R O S E

G O L U B

G A L E R I E  

K A T I A

G R A N O F F

P L A C E
B E A U V A U  
P A R I S  8e

DU 19 OCTOBRE AU 8 NOVEMBRE
1966

Vernissage
le mercredi
19 octobre de
17 h. à 20 h.

 

E. Benezit’s dictionary provides no birth year for Rose Golub, a twentieth century naturalized American artist, born in Vilna [Wilno], Poland [ Ukraine today], who chose to settle in Paris in 1946. Known mostly as an artist of landscapes and flowers, Rose Golub priviledged pastels. She studied art at the Art Students’ League in New York with S.W. Hayter in 1944 and 1945. After she had settled in Paris in 1946 she took art courses at the Academie Julian until 1948. Her first expositions took place in Paris in 1951, and another one in 1957 in New York. The Galerie Katia Granoff, Place Beauvau, Paris 8e, exhibited her paintings from October 19 to November 8, 1966. On that occasion, Gabrielle Vienne, the honorary curator of national museums in France, wrote the following brief comment of Golub’s art:

Il faut voir ces fleurs de Rose Golub pour saisir jusqu’où l’invention poétique peut entraiîner l’artiste dans son [travail] d’alchimiste qui, d’un œillet robuste fera une création de rêve, d’un souci desséché une petite lueur qui s’envole et de ces grandes fleurs dont j’ignore le nom de jets d’eau irisés par la lumière ou de ces colliers de perles aux transparences opalines.

Il ne peut être question devant ces œuvres ni de composition ni de formes, ni de bien d’autres choses qu’on essaie généralement à définir quand on parle d’une œuvre, Rose Golub s’en souci si peu. Elle vit son rêve en écrasant ses pastels sur le papier, loin du bruit et du monde dans son lumineux atelier où elle livre sans trêve de douloureux combats, car ce n’est pas sans la quête harrassante qu’on arrive à saisir la réalité dans sa plus grande fluidité. 

(Galerie Katia Granoff, Exposition announcement.
The Frick Art Reference Library in New York)

Using pastels, Rose Golub created canvases with an almost fleeting, elusive and evanescent quality. According to the entry in Benezit, her work reflects cleverness, skill and cunning, it is quite habile [265].

Memory being one of the most fragile gifts, it suffers the greatest atrition with the passage of time. With a retrospective of thirty years, I cannot remember where and how I met Rose Golub.
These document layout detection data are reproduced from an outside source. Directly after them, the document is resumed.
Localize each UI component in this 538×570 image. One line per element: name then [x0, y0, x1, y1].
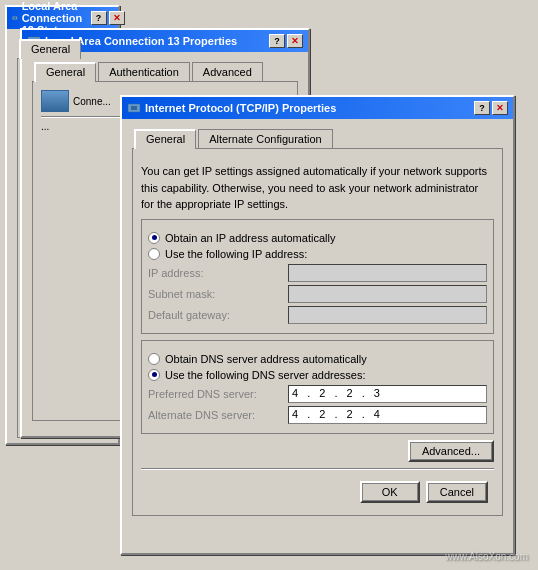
dns-auto-label: Obtain DNS server address automatically — [165, 353, 367, 365]
bottom-separator — [141, 468, 494, 469]
svg-rect-5 — [131, 106, 137, 110]
ip-section: Obtain an IP address automatically Use t… — [141, 219, 494, 334]
tcpip-titlebar: Internet Protocol (TCP/IP) Properties ? … — [122, 97, 513, 119]
cancel-button[interactable]: Cancel — [426, 481, 488, 503]
subnet-input[interactable] — [288, 285, 487, 303]
tcpip-tab-general[interactable]: General — [134, 129, 196, 149]
tcpip-window[interactable]: Internet Protocol (TCP/IP) Properties ? … — [120, 95, 515, 555]
ip-address-label: IP address: — [148, 267, 288, 279]
gateway-label: Default gateway: — [148, 309, 288, 321]
dns-auto-radio-row[interactable]: Obtain DNS server address automatically — [148, 353, 487, 365]
props-net-icon — [41, 90, 69, 112]
tcpip-help-button[interactable]: ? — [474, 101, 490, 115]
ip-manual-radio[interactable] — [148, 248, 160, 260]
subnet-label: Subnet mask: — [148, 288, 288, 300]
advanced-button[interactable]: Advanced... — [408, 440, 494, 462]
tcpip-close-button[interactable]: ✕ — [492, 101, 508, 115]
dns-manual-radio-row[interactable]: Use the following DNS server addresses: — [148, 369, 487, 381]
ip-address-input[interactable] — [288, 264, 487, 282]
ip-auto-label: Obtain an IP address automatically — [165, 232, 335, 244]
ip-auto-radio[interactable] — [148, 232, 160, 244]
ip-manual-radio-row[interactable]: Use the following IP address: — [148, 248, 487, 260]
ip-auto-radio-row[interactable]: Obtain an IP address automatically — [148, 232, 487, 244]
status-close-button[interactable]: ✕ — [109, 11, 125, 25]
svg-rect-1 — [14, 17, 16, 19]
props-close-button[interactable]: ✕ — [287, 34, 303, 48]
ok-button[interactable]: OK — [360, 481, 420, 503]
props-help-button[interactable]: ? — [269, 34, 285, 48]
subnet-row: Subnet mask: — [148, 285, 487, 303]
status-tab-general[interactable]: General — [19, 39, 81, 59]
ip-manual-label: Use the following IP address: — [165, 248, 307, 260]
alternate-dns-input[interactable]: 4 . 2 . 2 . 4 — [288, 406, 487, 424]
tcpip-info-text: You can get IP settings assigned automat… — [141, 163, 494, 213]
dns-manual-label: Use the following DNS server addresses: — [165, 369, 366, 381]
preferred-dns-row: Preferred DNS server: 4 . 2 . 2 . 3 — [148, 385, 487, 403]
dns-auto-radio[interactable] — [148, 353, 160, 365]
watermark: www.AlsoXon.com — [445, 551, 528, 562]
tcpip-title: Internet Protocol (TCP/IP) Properties — [145, 102, 336, 114]
status-titlebar: Local Area Connection 13 Status ? ✕ — [7, 7, 118, 29]
tcpip-tab-alternate[interactable]: Alternate Configuration — [198, 129, 333, 148]
status-titlebar-buttons: ? ✕ — [91, 11, 125, 25]
tcpip-titlebar-buttons: ? ✕ — [474, 101, 508, 115]
conn-text: Conne... — [73, 96, 111, 107]
status-help-button[interactable]: ? — [91, 11, 107, 25]
alternate-dns-row: Alternate DNS server: 4 . 2 . 2 . 4 — [148, 406, 487, 424]
gateway-input[interactable] — [288, 306, 487, 324]
props-tab-auth[interactable]: Authentication — [98, 62, 190, 81]
preferred-dns-label: Preferred DNS server: — [148, 388, 288, 400]
props-tab-general[interactable]: General — [34, 62, 96, 82]
props-titlebar-buttons: ? ✕ — [269, 34, 303, 48]
tcpip-icon — [127, 101, 141, 115]
dns-manual-radio[interactable] — [148, 369, 160, 381]
dns-section: Obtain DNS server address automatically … — [141, 340, 494, 434]
ip-address-row: IP address: — [148, 264, 487, 282]
preferred-dns-input[interactable]: 4 . 2 . 2 . 3 — [288, 385, 487, 403]
props-tab-advanced[interactable]: Advanced — [192, 62, 263, 81]
gateway-row: Default gateway: — [148, 306, 487, 324]
alternate-dns-label: Alternate DNS server: — [148, 409, 288, 421]
network-icon — [12, 11, 18, 25]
I met her perhaps near the rue Richelieu, in Paris where she lived in 1977. We may have met at a performance at the Comédie française, near “Place Royale;” or perhaps in the enclosure of the green space that faces the main entrance to the Bibliothèque Nationale de Paris located in the rue Richelieu. I used to sit there and munch on a baguette at noon looking at a nearby fountain. Its four goddesses represented the major rivers of France. Sometimes I engaged in conversation with someone sitting next to me. She may have been that special someone. Or we may have accidentally met in one of the small shops in the rue Richelieu. We may have talked about L’Incroyable, an affordable restaurant still serving today quality food to Parisians living in the quartier. Somehow, for a very brief moment our destinies crossed in Paris in August of 1977. They created fireworks and then vanished in smoke with the passage of time.

She was a tiny and frail looking gentle woman already advanced in her years and grey haired. Even though I never saw her again after that sabbatical in Paris, and although she probably no longer remembers me if she is still living, I remember her well. She might be surprised to learn the part she has played in my life in moments of darkness or optimism that fill a human life.

The more I think about our brief acquaintance, the more I become convinced that we must have met at the Comédie française during an intermission of a performance that I may have attended with some friends. Did we exchange some thoughts on the coincidence that we were both naturalized Americans of Polish descent? We must have made a good impession, my friends and I, for she invited us for dinner in her apartment, located on the first floor [second floor in America], 30 rue de Richelieu, Paris 1er, in a 19th century building facing the statue of Molière, a Parisian landmark. We set a date for dinner: Tuesday, August 12, 1977.

Rose Golub occupied a rather spacious apartment, sparingly furnished, very clean, in the most central [and once aristocratic] location of Paris. We spent Tuesday evening with the artist, at a round table on which she served fish on a large platter. The enormous size of the fish still remains imbedded in my memory, blocking out all other details except Rose Golub’s gentle presence and conviviality. The guests also included Elizabeth du Boislouveau, Marie-Hélène, a student at the Academie des Beaux Arts. Rose Golub first served a «consommé de tomate» Swiss. Next came the fish, a dorade with potatoes and peas, and some blinis for desert. The conversation touched on many things, but mostly on the Académie des Beaux Arts and the Centre Beaubourg. We took a photo to remember the occasion. At ten everyone went home. We must have brought some flowers and a bottle of wine, or chocolates. Rose Golub’s name appears four or five times in my notes that summer, without any other details, except those describing the festive evening when we had dinner at her place.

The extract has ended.